In an alternative universe, Schmitt added, the country would have maintained the Saturn 5 booster capability — the huge rocket used to propel crews to the moon — rather than being forced to work with the space shuttle booster technology. “That, however, does not appear to be a viable option for NASA at this time.”
Critical-path caution
In taking a preliminary look at the NASA architecture, the geologist in Schmitt provoked a worry.
“One caution at this point is to not put the presence of ice at the lunar poles in the critical path to success for the architecture,” Schmitt said. “It is not a proven resource, in spite of reports to the contrary. On the other hand, elemental hydrogen implanted by the solar wind — in contrast to water ice that has come from cometary impacts — is clearly concentrated in the polar regions over that present in lower latitudes,” he said.
Schmitt said, however, that there is enough hydrogen everywhere on the moon to produce water and oxygen. “Thus, selection of a site for semi-permanent lunar base should be approached with an open mind until we know for sure that ice is present and economically accessible at the poles.”

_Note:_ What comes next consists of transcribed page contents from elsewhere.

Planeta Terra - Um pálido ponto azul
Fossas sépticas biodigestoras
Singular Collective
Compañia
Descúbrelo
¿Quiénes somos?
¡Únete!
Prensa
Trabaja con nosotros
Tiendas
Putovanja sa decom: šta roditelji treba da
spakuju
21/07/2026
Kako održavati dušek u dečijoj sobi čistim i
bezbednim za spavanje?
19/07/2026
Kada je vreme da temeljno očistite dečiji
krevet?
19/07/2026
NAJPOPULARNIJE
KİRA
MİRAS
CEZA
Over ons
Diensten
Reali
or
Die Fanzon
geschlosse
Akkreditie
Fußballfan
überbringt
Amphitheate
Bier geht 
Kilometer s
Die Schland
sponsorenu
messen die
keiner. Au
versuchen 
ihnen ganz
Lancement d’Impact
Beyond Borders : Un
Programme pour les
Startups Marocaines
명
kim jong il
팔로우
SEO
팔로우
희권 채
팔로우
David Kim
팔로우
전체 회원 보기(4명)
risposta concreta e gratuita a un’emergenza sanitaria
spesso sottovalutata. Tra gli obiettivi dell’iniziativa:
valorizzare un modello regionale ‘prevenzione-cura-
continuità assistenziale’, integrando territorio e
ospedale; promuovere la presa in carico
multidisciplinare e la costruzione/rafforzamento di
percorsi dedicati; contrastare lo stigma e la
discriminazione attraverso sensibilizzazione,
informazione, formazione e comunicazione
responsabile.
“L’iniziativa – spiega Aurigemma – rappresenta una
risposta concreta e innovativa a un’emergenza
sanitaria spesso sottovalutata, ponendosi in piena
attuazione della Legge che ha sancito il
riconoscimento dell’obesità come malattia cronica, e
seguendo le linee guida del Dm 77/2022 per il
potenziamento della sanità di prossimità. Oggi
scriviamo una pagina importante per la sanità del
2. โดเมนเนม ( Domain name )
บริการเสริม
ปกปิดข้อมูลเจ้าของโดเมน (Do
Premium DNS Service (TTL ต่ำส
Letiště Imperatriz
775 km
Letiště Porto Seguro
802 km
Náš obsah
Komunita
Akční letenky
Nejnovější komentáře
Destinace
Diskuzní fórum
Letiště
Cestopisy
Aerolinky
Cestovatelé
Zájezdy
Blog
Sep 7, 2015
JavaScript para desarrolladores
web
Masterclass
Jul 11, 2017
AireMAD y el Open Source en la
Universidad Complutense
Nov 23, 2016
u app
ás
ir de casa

In his forthcoming book, "Return to the Moon: Exploration, Enterprise, and Energy in the Human Settlement of Space," published by Praxis-Springer, Schmitt spotlights the role of the moon in supporting an energy-hungry Earth. That prospect appears to be a missing-in-action aspect within NASA’s new architecture, Schmitt said.
“Another consideration for site selection not yet apparent in the architecture is verification of regional concentrations of helium-3, a potentially highly valuable, commercial energy resource for use in terrestrial fusion power plants,” Schmitt pointed out.
Schmitt also argued that the long-term architecture related to flights to Mars “must eventually contain a full, scientifically credible understanding of the long-term effects of the space environment on human performance and health.”
No Apollo replay
Paul Spudis, a lunar and planetary scientist at the Applied Physics Laboratory, a research and development arm of the Johns Hopkins University in Laurel, Md., takes issue with those who see the NASA vision as an Apollo replay.
There are significant differences between the Apollo of yesteryear and the NASA plan of today, Spudis said.
In the first place, the systems making up the vehicles are being designed for maximum leverage: long-life, cryogenic-based propulsion, with potential reuse in space, Spudis explained.
Secondly, the mission is different.
“In Apollo, the mission was to prove we could land on the moon and return safely to Earth. In this case, the mission is to determine the best site to collect and use the resources of the moon and to emplace the necessary infrastructure to do so,” Spudis said. “Admittedly, the early missions will be very much like a ‘super-Apollo.’ However, they have potential to grow into something very different.”
Use of off-planet resources
In point of fact, Spudis continued, “Apollo, for all its beauty, was essentially a technical dead-end … one-use systems, storable propellants, a paradigm of launching everything from Earth.”
Spudis told Space.com that this system, as blueprinted by NASA, is designed from the beginning to adapt to a different paradigm: the use of off-planet resources — lunar-manufactured propellants — to create a permanent transportation infrastructure in cislunar space, the territory between Earth and the orbit of the moon.
Should some things have been done differently?
“Possibly,” Spudis suggested. “You can never satisfy everybody by making architectural choices. However, it’s a system that will get us back to the moon with the minimal possible extra investment.
“It’s a start back on the road to real space capability,” Spudis advised. “And it’s better than the alternative, which is extinction of human exploration.”